◆ **WHAT THE TASK REQUIRES**:
Go through the data below and return each line containing the word "NATHAN".

Extracted records:

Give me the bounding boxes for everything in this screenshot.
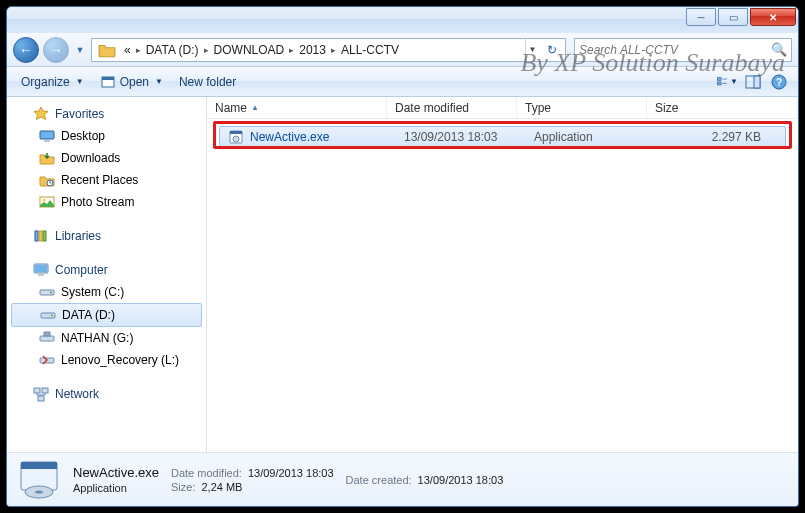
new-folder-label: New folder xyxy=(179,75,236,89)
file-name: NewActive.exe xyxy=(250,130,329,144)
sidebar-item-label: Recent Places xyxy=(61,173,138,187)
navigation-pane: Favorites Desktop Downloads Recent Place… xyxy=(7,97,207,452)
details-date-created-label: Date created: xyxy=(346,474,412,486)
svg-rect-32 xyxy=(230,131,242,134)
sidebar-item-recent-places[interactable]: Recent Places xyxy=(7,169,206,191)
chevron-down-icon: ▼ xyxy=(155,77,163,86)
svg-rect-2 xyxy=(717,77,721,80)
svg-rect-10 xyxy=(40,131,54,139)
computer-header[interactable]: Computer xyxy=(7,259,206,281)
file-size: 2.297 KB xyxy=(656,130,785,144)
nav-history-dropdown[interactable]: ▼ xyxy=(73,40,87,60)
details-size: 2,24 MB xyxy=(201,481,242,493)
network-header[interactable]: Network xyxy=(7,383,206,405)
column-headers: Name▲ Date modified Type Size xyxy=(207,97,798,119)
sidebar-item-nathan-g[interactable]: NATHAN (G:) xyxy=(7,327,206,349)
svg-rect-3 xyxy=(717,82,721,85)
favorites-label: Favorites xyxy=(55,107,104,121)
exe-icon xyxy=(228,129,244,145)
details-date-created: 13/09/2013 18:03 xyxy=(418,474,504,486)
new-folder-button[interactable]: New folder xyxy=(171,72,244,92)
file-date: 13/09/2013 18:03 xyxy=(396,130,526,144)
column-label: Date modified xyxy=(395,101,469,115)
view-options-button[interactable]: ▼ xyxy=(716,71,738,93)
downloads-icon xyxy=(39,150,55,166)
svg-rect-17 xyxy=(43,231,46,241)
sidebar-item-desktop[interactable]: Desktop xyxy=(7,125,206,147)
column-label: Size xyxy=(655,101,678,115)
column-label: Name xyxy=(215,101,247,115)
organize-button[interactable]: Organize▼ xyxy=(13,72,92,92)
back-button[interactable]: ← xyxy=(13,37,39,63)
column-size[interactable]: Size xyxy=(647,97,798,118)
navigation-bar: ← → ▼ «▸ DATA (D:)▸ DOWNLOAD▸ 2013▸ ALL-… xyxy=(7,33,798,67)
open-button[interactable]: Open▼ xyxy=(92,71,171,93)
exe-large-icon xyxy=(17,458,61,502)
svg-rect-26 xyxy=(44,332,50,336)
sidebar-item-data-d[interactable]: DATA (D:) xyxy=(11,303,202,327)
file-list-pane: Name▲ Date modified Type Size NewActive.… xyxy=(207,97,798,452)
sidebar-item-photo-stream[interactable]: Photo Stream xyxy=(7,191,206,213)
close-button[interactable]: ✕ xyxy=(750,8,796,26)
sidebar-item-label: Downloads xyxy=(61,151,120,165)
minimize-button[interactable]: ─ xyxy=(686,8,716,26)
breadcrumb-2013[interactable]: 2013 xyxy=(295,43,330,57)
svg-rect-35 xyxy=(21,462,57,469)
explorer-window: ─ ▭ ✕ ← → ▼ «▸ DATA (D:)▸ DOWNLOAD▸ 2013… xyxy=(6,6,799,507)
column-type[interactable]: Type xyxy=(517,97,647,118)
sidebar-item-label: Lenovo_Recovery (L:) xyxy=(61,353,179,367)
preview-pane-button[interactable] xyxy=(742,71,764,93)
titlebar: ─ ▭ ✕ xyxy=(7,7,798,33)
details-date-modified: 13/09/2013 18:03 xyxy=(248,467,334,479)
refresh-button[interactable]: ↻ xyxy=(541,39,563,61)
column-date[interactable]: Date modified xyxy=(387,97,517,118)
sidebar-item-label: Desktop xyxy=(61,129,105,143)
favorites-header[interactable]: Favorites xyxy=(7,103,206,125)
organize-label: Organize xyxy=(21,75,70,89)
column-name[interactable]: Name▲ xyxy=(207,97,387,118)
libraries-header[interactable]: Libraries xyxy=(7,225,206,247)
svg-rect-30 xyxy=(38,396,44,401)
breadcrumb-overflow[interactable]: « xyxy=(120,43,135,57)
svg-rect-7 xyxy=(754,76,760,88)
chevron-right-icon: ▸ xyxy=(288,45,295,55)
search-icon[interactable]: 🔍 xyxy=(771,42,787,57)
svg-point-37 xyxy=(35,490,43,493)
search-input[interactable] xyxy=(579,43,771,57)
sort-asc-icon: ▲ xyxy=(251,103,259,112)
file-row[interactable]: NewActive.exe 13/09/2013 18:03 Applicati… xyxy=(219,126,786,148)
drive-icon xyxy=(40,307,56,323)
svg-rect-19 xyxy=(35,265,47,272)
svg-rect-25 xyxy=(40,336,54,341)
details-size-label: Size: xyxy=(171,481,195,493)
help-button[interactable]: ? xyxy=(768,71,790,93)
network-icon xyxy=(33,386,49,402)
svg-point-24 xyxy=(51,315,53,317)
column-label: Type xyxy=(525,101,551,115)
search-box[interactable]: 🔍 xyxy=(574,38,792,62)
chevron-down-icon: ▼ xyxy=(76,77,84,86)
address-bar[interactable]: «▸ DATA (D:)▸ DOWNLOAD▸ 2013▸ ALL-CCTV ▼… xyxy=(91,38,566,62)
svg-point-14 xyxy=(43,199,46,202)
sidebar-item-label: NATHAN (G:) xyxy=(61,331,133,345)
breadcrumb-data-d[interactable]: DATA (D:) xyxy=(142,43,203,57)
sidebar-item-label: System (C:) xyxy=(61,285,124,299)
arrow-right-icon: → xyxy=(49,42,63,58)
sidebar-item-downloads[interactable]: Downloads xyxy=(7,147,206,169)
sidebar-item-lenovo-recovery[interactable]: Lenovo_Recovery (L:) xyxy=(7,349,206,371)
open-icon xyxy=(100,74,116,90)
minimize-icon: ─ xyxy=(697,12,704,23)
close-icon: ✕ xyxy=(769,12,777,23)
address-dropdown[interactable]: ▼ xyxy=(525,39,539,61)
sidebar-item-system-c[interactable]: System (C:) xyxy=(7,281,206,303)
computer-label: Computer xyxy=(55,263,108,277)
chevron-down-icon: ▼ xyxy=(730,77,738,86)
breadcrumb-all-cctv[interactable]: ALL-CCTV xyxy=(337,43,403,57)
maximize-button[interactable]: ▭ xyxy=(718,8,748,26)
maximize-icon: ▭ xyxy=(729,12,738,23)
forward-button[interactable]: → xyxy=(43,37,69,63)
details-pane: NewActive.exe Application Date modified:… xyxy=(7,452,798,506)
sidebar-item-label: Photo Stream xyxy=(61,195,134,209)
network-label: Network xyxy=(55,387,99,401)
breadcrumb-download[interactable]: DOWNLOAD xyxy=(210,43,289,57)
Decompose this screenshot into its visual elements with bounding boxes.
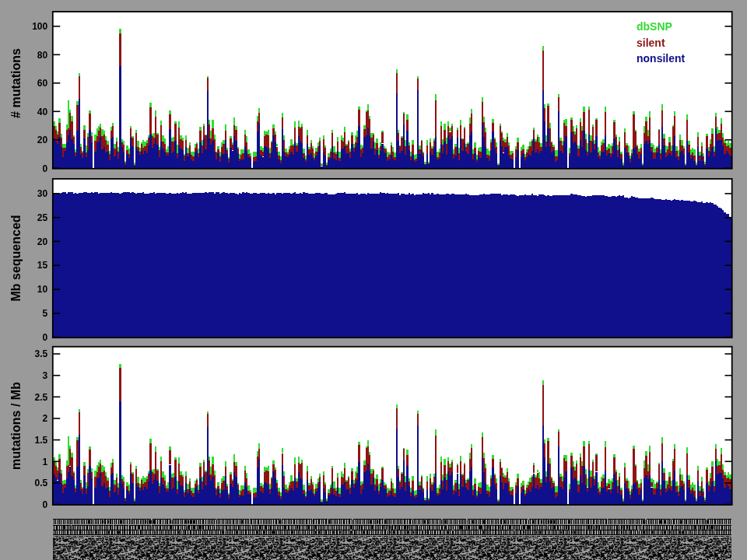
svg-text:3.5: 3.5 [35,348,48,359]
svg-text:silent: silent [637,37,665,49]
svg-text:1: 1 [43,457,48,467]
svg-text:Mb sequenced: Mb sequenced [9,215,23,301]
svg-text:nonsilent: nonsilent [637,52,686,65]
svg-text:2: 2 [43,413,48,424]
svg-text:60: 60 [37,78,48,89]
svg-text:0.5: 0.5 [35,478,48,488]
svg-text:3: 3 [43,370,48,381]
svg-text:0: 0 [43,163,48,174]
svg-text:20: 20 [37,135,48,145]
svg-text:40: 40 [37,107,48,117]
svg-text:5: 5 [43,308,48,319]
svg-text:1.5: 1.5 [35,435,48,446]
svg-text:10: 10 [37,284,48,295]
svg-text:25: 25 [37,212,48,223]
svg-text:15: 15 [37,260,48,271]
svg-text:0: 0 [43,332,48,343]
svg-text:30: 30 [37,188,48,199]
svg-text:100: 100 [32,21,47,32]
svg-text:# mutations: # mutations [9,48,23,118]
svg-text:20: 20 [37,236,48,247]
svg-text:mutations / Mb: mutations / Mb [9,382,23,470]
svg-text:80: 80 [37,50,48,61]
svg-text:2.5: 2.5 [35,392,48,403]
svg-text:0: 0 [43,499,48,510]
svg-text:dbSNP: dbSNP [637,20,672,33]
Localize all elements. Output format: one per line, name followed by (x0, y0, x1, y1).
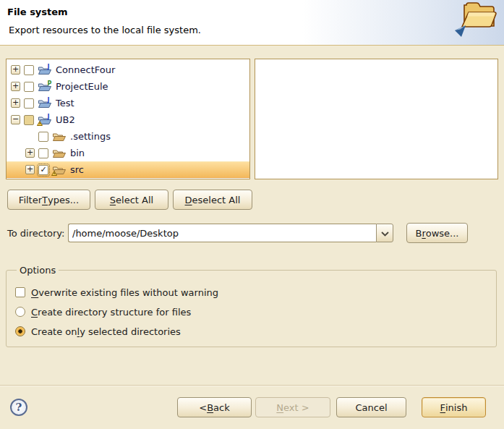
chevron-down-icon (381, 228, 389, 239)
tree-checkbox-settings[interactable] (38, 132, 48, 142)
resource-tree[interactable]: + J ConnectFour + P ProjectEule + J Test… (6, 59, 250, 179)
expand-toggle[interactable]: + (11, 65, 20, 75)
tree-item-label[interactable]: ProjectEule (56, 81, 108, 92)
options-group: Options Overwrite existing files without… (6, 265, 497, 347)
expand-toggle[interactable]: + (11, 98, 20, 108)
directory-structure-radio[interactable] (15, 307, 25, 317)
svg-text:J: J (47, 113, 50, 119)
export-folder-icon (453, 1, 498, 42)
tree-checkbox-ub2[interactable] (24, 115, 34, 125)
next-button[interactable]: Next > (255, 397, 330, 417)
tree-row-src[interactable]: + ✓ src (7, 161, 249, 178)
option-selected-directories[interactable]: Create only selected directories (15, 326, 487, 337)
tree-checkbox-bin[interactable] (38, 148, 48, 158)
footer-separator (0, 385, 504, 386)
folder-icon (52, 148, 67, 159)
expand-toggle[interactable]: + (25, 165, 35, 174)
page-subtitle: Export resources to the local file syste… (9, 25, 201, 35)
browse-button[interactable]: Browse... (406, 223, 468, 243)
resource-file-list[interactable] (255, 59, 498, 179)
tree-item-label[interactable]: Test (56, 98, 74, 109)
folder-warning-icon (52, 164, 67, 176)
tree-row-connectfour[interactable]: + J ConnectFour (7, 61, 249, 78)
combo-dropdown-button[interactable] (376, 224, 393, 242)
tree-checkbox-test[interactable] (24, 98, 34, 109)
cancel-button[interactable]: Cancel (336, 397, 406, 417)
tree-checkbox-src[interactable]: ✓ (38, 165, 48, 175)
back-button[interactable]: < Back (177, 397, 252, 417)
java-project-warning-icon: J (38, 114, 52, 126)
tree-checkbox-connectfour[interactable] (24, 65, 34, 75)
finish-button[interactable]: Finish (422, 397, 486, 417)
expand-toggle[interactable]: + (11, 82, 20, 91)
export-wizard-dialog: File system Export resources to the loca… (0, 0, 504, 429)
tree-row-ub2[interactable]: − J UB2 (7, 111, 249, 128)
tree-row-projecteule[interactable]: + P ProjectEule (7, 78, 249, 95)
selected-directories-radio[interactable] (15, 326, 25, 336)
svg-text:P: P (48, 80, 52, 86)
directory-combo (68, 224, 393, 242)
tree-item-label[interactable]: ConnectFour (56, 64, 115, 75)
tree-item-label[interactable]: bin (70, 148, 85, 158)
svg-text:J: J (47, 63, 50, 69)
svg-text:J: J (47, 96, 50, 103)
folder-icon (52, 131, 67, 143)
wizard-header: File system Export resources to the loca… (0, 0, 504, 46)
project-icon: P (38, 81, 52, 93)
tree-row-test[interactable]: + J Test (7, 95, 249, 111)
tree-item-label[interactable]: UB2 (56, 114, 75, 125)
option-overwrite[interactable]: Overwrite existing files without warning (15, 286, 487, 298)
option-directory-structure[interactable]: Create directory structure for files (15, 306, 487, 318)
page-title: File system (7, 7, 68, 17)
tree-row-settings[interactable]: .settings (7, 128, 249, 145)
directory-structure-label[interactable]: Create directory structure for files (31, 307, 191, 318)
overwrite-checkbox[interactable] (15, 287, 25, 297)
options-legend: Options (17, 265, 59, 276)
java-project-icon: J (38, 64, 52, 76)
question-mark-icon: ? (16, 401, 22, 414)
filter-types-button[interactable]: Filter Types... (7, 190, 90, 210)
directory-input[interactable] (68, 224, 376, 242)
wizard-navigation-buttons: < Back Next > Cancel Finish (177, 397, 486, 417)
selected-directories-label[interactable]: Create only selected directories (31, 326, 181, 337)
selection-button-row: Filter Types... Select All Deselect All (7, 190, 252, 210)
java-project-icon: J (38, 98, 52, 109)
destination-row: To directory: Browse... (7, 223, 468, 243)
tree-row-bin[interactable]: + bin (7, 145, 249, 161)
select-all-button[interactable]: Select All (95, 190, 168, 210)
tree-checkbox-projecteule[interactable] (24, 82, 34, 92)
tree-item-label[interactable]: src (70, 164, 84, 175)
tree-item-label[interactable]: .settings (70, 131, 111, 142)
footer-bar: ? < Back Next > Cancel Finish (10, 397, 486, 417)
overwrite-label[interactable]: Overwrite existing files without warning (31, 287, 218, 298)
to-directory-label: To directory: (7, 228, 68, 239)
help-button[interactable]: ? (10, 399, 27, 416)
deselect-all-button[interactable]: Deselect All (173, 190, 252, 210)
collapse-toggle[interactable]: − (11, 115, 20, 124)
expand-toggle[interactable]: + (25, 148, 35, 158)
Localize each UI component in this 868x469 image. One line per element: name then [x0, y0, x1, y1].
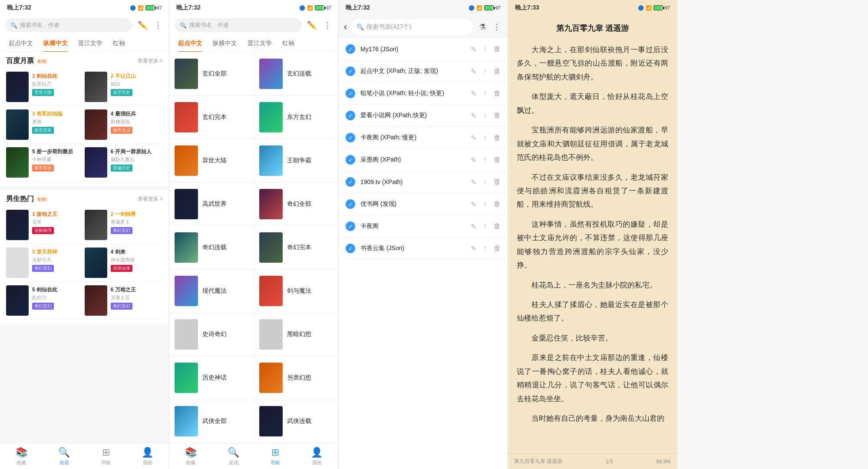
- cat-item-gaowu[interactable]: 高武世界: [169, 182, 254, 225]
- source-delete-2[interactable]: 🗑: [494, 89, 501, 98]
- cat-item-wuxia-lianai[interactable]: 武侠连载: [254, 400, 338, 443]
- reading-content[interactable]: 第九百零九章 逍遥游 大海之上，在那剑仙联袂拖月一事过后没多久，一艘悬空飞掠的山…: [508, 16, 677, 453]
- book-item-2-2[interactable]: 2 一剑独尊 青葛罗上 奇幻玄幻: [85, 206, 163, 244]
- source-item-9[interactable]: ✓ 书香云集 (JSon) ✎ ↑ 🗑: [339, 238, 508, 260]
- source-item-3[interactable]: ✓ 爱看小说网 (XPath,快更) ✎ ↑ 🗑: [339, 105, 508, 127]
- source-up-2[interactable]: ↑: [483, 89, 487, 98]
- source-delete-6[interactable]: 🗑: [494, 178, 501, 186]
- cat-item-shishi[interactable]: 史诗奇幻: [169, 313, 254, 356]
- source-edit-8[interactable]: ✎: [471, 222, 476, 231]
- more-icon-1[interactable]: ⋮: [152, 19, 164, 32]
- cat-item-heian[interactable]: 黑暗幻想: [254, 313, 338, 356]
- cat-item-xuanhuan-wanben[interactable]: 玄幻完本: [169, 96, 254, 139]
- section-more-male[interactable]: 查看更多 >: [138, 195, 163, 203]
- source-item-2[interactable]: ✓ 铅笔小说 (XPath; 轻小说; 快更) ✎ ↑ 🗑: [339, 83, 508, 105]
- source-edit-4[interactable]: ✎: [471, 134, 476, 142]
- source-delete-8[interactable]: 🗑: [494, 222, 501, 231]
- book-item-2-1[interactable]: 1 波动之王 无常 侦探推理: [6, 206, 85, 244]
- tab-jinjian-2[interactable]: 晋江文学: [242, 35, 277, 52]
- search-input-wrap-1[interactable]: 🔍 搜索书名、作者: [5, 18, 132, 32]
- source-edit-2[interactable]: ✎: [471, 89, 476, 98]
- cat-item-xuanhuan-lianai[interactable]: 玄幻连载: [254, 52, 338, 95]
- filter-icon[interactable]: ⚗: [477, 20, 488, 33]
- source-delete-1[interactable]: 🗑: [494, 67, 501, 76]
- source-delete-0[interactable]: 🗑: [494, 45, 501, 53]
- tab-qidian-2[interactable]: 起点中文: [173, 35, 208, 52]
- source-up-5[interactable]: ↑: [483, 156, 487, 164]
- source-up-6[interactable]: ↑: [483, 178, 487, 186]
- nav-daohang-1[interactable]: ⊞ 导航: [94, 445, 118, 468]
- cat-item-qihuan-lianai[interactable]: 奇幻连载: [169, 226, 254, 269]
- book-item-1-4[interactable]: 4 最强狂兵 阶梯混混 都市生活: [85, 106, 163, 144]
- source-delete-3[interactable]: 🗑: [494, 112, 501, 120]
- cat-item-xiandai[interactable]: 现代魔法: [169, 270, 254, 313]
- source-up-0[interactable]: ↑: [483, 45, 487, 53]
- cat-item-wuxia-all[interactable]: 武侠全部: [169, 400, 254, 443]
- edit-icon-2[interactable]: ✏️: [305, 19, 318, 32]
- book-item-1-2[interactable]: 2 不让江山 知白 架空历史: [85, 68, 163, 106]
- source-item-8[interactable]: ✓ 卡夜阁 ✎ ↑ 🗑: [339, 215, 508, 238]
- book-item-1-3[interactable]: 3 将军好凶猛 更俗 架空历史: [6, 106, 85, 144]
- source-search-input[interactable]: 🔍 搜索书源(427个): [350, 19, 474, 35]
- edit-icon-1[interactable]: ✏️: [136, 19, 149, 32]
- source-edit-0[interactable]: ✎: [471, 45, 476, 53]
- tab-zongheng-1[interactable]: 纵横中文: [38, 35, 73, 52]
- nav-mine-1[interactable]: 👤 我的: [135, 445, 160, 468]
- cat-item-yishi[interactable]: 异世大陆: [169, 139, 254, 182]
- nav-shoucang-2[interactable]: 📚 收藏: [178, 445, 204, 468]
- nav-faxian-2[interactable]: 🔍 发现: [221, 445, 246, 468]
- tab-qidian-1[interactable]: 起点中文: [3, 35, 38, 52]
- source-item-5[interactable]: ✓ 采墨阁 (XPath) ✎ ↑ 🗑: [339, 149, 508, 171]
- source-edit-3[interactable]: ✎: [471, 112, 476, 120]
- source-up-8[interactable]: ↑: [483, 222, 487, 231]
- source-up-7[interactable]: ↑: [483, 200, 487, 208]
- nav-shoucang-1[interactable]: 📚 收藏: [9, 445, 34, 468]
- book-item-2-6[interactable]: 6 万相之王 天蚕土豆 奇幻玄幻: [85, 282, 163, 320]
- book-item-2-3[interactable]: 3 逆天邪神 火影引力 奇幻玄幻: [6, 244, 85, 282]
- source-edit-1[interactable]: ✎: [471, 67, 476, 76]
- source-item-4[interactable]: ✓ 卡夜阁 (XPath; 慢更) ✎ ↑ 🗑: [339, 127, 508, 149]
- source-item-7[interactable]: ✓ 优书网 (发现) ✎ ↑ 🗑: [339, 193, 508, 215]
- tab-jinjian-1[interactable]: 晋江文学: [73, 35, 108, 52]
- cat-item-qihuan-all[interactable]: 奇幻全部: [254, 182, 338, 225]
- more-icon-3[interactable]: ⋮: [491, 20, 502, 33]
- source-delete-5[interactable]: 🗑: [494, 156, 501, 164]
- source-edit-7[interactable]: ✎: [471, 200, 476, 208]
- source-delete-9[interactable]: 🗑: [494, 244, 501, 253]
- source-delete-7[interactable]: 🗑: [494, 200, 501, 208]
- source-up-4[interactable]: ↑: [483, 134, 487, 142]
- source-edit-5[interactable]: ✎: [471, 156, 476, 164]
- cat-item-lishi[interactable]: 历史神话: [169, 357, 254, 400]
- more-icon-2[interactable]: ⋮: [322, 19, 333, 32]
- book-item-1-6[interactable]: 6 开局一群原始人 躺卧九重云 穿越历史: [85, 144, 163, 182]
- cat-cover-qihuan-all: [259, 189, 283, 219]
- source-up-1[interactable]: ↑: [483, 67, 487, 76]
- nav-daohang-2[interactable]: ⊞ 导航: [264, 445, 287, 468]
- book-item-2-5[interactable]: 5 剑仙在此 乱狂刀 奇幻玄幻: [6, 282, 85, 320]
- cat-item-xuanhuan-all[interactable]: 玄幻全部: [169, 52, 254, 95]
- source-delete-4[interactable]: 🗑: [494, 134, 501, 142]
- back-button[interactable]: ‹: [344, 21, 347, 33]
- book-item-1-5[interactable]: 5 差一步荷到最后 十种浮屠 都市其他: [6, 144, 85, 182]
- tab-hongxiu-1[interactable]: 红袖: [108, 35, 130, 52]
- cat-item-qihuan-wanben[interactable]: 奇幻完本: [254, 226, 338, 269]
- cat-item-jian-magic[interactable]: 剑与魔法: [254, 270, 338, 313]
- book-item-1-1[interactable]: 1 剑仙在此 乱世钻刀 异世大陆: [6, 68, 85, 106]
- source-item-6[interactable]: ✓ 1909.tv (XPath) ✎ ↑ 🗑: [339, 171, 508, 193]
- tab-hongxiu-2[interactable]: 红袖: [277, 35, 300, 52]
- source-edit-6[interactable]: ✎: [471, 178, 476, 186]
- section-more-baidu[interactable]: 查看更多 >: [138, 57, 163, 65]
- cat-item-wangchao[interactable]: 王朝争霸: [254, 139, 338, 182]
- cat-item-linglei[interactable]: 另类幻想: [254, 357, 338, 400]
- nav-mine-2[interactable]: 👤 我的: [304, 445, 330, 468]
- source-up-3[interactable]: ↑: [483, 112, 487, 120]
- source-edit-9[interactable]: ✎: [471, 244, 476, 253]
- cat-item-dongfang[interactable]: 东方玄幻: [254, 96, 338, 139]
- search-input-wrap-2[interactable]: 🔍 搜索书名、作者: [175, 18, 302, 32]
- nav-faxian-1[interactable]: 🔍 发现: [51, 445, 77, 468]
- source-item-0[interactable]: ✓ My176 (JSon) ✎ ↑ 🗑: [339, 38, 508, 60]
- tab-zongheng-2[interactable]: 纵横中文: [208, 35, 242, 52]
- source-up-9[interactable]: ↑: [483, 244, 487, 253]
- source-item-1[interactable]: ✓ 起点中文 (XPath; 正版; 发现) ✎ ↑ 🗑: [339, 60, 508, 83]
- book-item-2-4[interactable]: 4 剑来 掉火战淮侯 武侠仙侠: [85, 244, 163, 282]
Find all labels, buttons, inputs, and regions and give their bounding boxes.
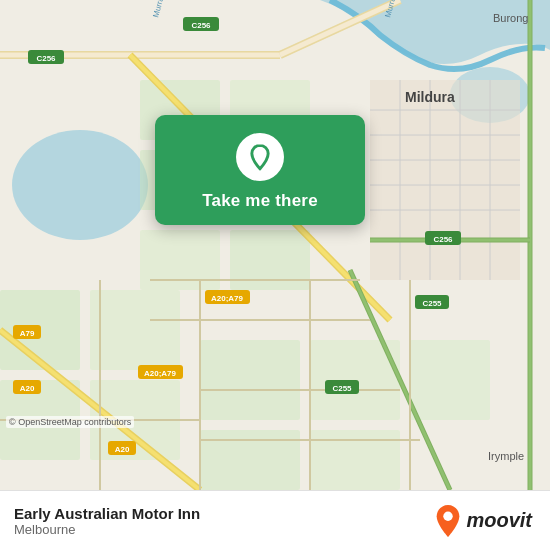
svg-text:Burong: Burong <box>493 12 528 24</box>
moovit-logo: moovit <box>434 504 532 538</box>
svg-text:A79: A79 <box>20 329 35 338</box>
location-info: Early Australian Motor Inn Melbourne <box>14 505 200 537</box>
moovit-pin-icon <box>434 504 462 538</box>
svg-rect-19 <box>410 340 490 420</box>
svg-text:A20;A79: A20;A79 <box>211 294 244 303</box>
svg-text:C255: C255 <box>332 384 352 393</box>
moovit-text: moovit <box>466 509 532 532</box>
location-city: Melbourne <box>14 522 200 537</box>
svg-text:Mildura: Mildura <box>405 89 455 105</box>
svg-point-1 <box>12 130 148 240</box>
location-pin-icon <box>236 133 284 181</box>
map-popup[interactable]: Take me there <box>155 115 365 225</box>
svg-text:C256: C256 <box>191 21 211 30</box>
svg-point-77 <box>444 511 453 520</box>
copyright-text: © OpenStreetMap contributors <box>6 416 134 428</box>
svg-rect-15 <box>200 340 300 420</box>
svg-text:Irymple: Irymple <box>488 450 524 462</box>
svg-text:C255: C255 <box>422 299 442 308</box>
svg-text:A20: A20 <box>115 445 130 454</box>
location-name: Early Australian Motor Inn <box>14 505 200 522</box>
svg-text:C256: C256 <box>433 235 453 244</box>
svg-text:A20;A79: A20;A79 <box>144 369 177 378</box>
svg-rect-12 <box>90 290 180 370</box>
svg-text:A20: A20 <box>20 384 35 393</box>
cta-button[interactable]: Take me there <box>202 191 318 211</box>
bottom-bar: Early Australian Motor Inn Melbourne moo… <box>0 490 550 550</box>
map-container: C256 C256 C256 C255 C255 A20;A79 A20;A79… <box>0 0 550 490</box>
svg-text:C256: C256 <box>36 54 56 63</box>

◆ **EXPECTED ANSWER**:
sidebar-item-nathan-g[interactable]: NATHAN (G:) xyxy=(7,327,206,349)
sidebar-item-label: NATHAN (G:) xyxy=(61,331,133,345)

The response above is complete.